I hope that you get curb-stomped, f ucking retard
Shut the *beep* up f aggot, before you get your face bashed in and cut
to ribbons, and your throat slit.
http://www.youtube.com/watch?v=QGt3lpxyo1U">http://www.youtube.com/watch?v=QGt3lpxyo1U
I wish you a truly painful, bloody, gory, and agonizing death, *beep*
Veteran - Thursday, April 2, 2009 - link
BTW. 4890 is not a rebadge or something, it is an improved core (check xbitlabs), it has 3M more pixels and about 22 sqmm more diesizeVeteran - Thursday, April 2, 2009 - link
pixels should be transistors offcourse.....GamerBad - Thursday, August 5, 2010 - link
I am not sure what all the conversation here is about.I will tell you a bit my graphics card.
First,
I am an GeForce man through and through. I will tell you why.
I have never purchased a GeForce card that was faulty. Luck?

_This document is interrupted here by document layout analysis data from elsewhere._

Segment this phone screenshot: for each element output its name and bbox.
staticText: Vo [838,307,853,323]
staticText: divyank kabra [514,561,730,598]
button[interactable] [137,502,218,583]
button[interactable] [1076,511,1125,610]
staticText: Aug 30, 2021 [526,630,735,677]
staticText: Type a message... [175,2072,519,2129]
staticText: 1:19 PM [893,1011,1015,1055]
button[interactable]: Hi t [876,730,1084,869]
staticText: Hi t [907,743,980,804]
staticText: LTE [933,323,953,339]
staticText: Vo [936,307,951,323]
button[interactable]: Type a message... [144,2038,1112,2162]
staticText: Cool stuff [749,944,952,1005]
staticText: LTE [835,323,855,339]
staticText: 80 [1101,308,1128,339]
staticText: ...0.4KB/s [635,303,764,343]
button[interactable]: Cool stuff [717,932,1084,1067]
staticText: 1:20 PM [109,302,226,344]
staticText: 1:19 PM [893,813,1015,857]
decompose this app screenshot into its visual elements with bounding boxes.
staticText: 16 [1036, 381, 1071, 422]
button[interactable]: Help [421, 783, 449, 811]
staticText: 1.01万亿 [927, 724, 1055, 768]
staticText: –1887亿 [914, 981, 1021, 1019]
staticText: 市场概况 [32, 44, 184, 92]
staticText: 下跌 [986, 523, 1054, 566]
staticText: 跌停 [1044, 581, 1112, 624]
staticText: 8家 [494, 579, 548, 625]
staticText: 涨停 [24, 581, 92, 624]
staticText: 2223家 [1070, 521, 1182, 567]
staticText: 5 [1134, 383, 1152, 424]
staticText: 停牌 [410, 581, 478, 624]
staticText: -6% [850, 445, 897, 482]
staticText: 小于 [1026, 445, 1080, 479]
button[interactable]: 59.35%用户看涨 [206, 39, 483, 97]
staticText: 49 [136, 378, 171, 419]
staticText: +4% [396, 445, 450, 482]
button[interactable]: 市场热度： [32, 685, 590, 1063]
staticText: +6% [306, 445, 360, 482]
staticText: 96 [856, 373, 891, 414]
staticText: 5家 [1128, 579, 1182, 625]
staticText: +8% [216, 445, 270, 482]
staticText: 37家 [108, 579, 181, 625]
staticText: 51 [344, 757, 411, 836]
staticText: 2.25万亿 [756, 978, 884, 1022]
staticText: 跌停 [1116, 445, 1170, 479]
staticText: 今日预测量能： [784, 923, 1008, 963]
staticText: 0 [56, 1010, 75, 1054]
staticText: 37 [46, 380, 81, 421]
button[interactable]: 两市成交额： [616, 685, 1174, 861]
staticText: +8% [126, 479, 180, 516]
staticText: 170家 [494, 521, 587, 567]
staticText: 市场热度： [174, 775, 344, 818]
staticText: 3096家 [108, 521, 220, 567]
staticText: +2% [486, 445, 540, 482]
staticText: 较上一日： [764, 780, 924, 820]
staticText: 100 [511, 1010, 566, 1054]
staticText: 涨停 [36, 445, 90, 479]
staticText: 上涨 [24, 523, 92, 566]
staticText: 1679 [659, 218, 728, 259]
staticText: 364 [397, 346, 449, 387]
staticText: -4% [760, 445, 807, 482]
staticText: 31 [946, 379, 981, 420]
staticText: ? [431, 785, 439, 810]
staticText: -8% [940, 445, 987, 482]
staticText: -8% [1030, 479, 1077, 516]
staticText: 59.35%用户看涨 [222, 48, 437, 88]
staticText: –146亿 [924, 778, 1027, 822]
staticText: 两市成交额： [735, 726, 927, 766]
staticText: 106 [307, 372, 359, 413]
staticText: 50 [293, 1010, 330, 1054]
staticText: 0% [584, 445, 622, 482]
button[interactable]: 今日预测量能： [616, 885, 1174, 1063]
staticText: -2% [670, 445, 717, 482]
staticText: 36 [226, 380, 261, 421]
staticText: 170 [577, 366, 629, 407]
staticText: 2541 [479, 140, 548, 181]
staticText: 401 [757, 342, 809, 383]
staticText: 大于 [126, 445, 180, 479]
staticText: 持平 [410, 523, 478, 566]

My current computer is running all Asus. Twin Ati Radeon 4890's ...
and so far.. I am on my third replacement graphics card. The first one had memory problems. Second was doa... third.. well.. this one overheats and crashes.
The Radeon may be better than the GeForce when it works. I really dont notice a difference.
So to me.. it is quality of craftsmanship that makes the difference.
Currently I am very unhappy with Radeon becuase I build my new system for this graphics setup. My Asus mother board dosent support dual GeForce only Radeon.
It seems I am stuck sending my graphics cards back and praying eventually I will get one that is not a lemon.